Some precious cargo will be travelling the roadways in and around Swift Current more frequently again starting today.

School is officially back in session for students today, and residents will notice busier streets and sidewalks as kids make their way to and from learning. 

Spokesperson for SGI, Tyler McMurchy, said that anyone driving through school zones should be prepared for the unexpected. 

“It's definitely an exciting time of year for parents who are offloading their children back into the school system, and it's an exciting time for students,” he said. “There's going to be a lot going on in those school zones: students walking to and from the building, getting off the bus, being dropped off by their parents, playing in the schoolyard, crossing a crosswalk. So, with the amount of activity that we expect to happen in school zones, we want drivers to remember that they have a test to pass, too, whenever they're passing through those school zones.
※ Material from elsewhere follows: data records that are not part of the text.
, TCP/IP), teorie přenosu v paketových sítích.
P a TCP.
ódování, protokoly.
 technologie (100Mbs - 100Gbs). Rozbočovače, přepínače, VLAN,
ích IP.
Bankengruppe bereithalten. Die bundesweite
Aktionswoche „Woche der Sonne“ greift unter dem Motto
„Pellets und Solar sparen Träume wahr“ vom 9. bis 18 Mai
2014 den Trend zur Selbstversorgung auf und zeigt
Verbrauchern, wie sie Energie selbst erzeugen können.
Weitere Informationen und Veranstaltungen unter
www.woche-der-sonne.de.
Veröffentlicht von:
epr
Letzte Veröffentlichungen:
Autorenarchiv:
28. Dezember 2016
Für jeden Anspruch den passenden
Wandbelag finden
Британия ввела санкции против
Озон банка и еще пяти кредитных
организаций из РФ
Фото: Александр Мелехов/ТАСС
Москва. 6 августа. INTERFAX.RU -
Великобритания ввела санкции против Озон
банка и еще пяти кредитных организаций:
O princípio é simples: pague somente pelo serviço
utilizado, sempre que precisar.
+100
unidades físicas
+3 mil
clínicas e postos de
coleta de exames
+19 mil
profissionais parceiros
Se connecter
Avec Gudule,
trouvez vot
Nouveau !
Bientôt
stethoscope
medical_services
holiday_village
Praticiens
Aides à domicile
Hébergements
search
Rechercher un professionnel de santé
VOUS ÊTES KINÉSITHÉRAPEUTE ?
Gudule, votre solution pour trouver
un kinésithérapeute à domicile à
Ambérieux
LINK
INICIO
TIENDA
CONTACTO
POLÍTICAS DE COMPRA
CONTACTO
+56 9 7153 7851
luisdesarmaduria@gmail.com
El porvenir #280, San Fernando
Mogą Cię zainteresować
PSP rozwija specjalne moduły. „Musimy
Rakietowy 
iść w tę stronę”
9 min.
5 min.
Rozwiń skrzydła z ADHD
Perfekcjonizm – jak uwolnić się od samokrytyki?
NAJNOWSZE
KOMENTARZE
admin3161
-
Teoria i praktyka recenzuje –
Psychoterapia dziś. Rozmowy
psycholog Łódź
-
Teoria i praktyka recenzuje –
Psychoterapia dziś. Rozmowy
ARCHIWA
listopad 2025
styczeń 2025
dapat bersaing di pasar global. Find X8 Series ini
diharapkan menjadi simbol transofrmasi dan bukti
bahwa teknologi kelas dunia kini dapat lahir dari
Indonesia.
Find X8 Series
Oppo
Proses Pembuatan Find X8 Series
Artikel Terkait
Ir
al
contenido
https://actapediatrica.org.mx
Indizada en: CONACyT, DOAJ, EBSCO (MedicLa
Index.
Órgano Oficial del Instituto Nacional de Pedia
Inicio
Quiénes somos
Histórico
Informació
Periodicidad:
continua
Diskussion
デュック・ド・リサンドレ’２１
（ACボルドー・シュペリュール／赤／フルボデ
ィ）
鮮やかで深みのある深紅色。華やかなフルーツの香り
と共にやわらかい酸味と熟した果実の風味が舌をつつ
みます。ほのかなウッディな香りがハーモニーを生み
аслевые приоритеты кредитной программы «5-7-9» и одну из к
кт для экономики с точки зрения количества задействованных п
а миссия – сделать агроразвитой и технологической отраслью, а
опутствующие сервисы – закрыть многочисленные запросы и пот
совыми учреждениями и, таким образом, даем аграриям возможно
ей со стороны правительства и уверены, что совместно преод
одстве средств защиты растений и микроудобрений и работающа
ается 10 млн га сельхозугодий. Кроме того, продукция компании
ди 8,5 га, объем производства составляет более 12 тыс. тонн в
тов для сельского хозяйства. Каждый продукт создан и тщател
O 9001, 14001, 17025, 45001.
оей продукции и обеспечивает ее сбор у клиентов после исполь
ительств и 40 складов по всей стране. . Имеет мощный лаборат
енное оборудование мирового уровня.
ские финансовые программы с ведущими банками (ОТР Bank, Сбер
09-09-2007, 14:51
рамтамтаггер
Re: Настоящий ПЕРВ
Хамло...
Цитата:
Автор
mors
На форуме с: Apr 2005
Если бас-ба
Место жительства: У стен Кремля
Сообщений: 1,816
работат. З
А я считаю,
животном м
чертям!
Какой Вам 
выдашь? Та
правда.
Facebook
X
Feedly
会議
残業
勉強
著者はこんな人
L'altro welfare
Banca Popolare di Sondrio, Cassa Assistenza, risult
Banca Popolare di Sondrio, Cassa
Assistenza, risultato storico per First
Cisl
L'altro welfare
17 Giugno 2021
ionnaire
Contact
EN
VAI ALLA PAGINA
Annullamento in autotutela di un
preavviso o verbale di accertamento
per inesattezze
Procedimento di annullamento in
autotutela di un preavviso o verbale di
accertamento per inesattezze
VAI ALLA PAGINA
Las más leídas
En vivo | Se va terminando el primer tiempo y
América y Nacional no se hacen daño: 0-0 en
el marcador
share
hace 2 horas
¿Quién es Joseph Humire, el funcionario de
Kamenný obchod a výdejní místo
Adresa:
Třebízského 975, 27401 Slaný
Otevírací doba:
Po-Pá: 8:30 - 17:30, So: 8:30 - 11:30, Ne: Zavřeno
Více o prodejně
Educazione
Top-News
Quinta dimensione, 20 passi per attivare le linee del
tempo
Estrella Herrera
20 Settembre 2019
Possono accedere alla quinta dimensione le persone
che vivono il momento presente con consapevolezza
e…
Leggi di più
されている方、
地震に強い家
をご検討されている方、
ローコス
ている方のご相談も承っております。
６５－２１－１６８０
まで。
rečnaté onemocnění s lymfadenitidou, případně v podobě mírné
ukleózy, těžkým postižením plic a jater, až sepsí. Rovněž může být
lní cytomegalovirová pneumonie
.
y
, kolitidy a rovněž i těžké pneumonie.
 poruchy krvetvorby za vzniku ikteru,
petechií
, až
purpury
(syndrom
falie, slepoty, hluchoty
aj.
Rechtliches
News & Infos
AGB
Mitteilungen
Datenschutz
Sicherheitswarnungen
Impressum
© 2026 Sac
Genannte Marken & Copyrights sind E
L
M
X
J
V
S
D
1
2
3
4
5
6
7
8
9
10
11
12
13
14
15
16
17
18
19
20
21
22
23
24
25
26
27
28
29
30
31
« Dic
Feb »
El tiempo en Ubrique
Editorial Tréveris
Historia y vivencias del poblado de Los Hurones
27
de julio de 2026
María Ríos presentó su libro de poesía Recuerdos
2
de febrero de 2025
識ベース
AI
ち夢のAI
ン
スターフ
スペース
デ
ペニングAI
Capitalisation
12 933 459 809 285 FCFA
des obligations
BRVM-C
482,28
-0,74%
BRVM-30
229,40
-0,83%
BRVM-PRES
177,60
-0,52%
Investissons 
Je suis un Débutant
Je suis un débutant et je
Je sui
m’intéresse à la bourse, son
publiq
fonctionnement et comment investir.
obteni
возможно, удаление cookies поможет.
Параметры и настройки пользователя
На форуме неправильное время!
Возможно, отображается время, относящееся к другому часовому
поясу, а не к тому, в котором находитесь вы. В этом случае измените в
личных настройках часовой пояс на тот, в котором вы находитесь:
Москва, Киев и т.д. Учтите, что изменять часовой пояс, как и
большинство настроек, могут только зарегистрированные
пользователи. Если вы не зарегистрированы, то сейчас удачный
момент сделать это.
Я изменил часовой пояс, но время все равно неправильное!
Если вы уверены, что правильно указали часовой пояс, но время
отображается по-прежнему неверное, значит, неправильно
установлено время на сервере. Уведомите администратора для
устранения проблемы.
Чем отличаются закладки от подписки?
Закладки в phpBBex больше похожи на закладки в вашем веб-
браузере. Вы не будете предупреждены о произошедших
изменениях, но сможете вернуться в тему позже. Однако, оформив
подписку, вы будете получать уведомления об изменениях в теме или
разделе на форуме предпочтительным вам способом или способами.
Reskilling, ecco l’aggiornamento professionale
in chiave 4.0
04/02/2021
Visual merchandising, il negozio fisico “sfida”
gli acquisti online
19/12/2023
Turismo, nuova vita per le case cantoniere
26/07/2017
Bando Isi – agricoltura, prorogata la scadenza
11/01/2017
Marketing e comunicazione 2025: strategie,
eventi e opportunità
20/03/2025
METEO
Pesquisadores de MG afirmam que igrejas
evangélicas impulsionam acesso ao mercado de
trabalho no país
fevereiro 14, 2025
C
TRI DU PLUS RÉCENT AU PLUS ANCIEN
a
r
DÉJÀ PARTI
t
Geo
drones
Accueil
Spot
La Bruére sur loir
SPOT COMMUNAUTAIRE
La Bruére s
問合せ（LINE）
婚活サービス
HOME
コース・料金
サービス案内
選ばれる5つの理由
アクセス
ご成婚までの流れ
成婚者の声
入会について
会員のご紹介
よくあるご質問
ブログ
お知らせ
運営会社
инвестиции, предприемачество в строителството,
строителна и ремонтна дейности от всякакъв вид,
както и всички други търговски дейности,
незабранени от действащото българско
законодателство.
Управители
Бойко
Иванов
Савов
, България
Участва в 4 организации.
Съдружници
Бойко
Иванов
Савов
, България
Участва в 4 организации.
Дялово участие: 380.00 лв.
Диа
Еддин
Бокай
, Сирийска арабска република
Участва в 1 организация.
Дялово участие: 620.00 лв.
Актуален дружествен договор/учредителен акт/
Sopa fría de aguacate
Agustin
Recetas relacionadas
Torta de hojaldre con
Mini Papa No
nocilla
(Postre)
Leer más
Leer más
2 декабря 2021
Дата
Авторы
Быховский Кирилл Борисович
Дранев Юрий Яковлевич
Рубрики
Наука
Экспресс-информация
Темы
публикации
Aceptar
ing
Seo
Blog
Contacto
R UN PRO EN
They need to slow down, obey those posted school zone speed limits, avoid distractions and be alert.” 

He added that consequences for violating road rules are more detrimental when taking place in school zones. 

For example, driving 20 kilometers per hour over the posted limit in a school zone results in a $310 ticket accompanied by three demerit points. 

Other infractions McMurchy pointed out are failing to yield to pedestrians in an intersection or crosswalk, which is a $230 ticket and three demerits. Disobeying the red stop arm that extends from school buses will cost four demerit points and $360. 

“Kids are as safe as they're ever going to be on school buses; they're the safest vehicles statistically on the road,” he stated. “But it's when they're getting on and off those school buses that you need to take care.  

“If the school buses are unloading across from the school or as you're traveling through the neighborhood, you encounter a school bus with its lights flashing, drivers absolutely need to pay a little bit extra attention, making sure that no kids are going to be crossing either in front or behind the school bus, where that visibility might be reduced, and slow down. Give that school bus a wide berth. If it's got the red stop arm extended, you need to stop. If it's got flashing yellow lights, you can proceed with a lot of caution."

While drivers and passersby have a responsibility to keep the students safe by using extra caution and preparing for any situation, parents of kids can also go another mile.

McMurchy noted that teaching kids how to cross the street safely and dropping them off at crosswalks is a major component for their safety.